** Given records follows **
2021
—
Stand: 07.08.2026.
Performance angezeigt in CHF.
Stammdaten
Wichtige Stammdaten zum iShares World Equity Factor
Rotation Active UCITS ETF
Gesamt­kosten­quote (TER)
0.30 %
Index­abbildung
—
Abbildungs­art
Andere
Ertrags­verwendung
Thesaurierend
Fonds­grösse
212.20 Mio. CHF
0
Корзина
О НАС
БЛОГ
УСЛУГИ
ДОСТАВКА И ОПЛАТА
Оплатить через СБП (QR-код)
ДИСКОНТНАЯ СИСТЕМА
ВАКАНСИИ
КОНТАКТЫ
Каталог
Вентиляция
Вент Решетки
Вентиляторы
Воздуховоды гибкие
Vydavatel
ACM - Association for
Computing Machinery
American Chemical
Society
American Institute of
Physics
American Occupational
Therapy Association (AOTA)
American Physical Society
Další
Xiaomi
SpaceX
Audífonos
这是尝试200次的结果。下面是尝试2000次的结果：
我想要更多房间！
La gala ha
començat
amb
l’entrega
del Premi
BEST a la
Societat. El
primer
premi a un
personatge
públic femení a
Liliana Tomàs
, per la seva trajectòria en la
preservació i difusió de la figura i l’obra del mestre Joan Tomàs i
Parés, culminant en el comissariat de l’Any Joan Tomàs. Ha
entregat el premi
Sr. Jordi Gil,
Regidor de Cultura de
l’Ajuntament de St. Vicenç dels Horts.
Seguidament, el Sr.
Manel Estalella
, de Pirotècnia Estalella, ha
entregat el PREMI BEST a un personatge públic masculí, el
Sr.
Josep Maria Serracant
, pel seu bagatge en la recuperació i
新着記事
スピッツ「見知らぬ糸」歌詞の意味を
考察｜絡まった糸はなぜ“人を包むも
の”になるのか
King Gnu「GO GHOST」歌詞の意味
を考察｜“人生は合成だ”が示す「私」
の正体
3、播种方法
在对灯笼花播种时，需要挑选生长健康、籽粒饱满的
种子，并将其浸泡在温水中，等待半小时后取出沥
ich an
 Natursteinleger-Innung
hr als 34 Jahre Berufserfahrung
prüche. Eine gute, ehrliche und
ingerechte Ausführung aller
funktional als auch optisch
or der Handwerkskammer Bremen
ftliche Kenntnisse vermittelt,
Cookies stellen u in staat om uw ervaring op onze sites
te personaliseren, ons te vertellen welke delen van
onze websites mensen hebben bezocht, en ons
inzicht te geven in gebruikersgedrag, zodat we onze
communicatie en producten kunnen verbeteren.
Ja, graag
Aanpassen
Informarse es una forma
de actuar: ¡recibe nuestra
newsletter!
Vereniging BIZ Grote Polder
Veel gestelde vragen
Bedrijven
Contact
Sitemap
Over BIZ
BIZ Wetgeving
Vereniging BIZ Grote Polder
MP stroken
** End of Given records **
** Given records follows **
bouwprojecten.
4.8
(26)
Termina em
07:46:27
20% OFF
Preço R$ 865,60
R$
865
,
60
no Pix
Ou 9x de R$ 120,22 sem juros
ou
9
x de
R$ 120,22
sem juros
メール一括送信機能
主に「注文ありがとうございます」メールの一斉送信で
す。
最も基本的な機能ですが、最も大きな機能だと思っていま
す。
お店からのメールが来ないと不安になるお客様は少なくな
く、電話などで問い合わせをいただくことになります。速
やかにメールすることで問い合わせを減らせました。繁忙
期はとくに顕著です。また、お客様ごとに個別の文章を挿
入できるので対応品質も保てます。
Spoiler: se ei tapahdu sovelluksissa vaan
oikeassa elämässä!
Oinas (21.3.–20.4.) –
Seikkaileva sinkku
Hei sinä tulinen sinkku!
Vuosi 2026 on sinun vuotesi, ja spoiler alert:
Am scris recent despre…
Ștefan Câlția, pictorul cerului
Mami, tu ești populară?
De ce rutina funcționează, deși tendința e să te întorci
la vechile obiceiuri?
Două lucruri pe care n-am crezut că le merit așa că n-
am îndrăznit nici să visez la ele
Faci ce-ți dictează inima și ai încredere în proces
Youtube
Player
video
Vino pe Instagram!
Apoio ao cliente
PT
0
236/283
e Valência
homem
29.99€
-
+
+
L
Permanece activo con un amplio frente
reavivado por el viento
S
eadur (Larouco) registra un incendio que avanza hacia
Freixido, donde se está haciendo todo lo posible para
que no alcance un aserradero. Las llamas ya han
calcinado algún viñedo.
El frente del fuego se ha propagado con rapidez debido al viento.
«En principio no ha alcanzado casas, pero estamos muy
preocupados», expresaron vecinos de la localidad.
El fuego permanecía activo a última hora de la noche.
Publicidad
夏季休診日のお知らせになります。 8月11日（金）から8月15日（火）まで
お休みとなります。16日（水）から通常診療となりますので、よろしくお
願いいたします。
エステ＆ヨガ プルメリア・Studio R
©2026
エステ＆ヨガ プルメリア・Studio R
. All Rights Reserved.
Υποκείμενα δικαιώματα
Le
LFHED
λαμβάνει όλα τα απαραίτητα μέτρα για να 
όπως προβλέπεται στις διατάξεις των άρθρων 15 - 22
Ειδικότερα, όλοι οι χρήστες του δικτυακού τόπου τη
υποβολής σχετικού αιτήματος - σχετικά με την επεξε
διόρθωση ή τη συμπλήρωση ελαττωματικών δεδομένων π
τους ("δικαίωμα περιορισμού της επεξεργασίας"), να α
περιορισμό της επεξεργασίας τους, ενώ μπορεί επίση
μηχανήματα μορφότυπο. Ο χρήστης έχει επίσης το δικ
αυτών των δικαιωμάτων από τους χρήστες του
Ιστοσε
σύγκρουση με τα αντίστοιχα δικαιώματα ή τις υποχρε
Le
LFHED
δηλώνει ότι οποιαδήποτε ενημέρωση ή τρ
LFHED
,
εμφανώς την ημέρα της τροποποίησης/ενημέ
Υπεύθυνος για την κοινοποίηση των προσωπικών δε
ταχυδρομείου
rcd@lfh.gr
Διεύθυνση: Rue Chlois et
** End of Given records **
** Given records follows **
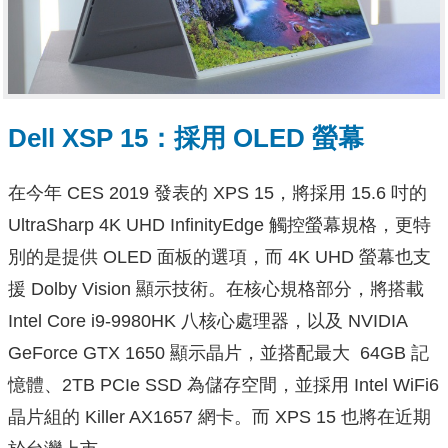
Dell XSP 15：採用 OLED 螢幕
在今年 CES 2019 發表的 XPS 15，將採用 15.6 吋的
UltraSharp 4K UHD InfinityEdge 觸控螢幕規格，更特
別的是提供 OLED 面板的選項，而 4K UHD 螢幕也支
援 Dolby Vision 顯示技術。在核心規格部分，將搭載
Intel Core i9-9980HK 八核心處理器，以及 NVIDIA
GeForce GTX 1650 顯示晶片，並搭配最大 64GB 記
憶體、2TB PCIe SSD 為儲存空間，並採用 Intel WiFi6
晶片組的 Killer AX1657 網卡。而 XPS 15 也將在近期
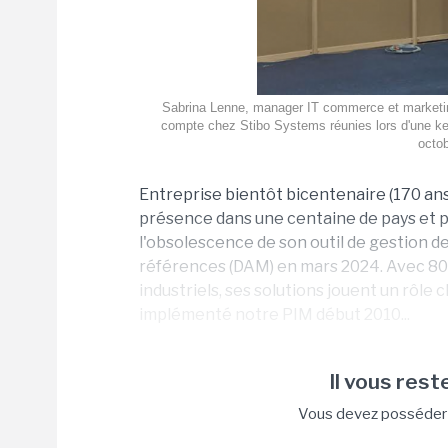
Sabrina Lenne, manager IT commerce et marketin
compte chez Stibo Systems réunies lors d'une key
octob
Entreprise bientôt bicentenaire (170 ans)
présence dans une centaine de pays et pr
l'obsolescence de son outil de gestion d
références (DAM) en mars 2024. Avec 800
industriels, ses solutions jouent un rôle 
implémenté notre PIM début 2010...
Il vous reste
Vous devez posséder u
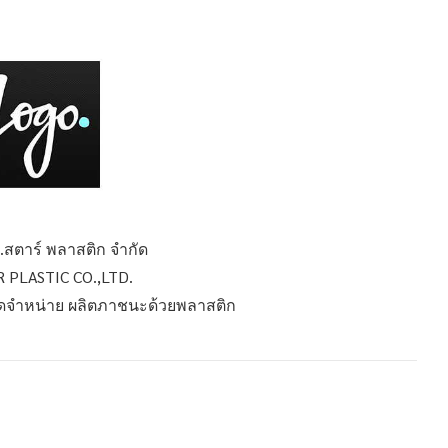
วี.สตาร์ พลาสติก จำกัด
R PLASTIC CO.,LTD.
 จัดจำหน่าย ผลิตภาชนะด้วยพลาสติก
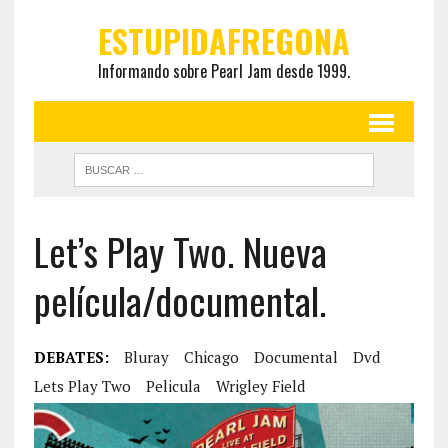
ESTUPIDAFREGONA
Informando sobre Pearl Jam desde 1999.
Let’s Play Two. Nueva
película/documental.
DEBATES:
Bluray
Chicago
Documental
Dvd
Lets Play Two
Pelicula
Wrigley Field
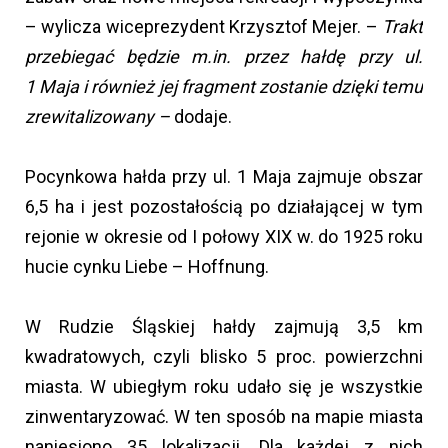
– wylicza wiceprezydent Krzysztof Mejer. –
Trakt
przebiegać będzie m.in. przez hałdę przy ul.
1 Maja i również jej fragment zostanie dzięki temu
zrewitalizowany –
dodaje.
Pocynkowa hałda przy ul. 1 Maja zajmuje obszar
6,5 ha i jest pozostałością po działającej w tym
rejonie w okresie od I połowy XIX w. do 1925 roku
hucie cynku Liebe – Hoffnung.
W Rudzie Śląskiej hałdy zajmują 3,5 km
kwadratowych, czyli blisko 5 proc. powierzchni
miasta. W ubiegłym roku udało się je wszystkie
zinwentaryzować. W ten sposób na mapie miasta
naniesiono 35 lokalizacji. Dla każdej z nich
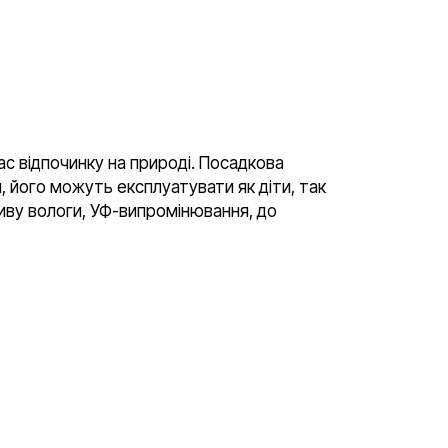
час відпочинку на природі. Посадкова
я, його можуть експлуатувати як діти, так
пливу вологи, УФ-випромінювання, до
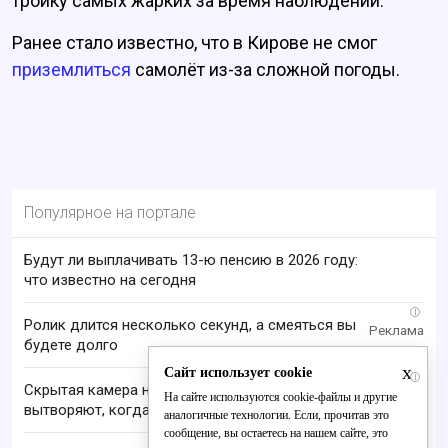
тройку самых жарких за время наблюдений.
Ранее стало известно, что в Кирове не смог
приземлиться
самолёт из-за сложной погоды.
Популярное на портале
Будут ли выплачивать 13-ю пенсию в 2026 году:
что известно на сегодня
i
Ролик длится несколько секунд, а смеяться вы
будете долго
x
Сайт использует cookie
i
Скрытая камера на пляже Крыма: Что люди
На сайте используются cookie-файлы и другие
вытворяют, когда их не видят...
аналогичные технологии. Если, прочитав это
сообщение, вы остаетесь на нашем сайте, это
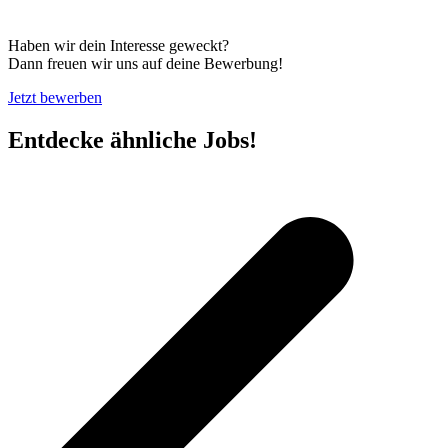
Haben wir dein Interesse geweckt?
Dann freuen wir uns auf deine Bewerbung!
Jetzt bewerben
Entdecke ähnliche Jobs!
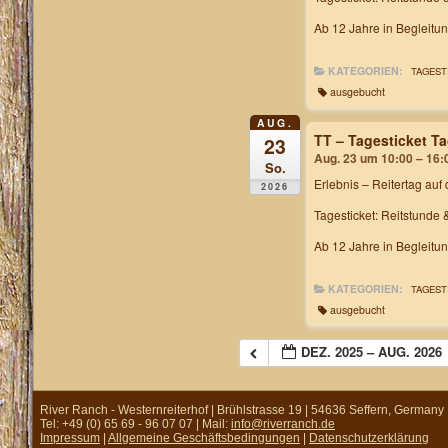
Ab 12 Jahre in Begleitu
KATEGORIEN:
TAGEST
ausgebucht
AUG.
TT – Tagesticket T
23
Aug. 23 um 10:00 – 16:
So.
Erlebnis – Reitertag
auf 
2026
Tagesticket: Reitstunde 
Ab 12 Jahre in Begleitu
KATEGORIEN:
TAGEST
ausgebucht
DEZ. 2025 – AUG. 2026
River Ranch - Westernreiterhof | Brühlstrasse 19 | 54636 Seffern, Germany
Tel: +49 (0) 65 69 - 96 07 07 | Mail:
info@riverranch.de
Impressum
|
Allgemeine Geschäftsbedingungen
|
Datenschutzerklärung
** End of Given records **
§ Exercise
Retype exactly the lines above, from the one with "όπως προβλέπεται στις" through the one with "εμφανώς την ημέρα της τροποποίησης/ενημέ", inclusive.

§ Answer for this exercise
όπως προβλέπεται στις διατάξεις των άρθρων 15 - 22
Ειδικότερα, όλοι οι χρήστες του δικτυακού τόπου τη
υποβολής σχετικού αιτήματος - σχετικά με την επεξε
διόρθωση ή τη συμπλήρωση ελαττωματικών δεδομένων π
τους ("δικαίωμα περιορισμού της επεξεργασίας"), να α
περιορισμό της επεξεργασίας τους, ενώ μπορεί επίση
μηχανήματα μορφότυπο. Ο χρήστης έχει επίσης το δικ
αυτών των δικαιωμάτων από τους χρήστες του
Ιστοσε
σύγκρουση με τα αντίστοιχα δικαιώματα ή τις υποχρε
Le
LFHED
δηλώνει ότι οποιαδήποτε ενημέρωση ή τρ
LFHED
,
εμφανώς την ημέρα της τροποποίησης/ενημέ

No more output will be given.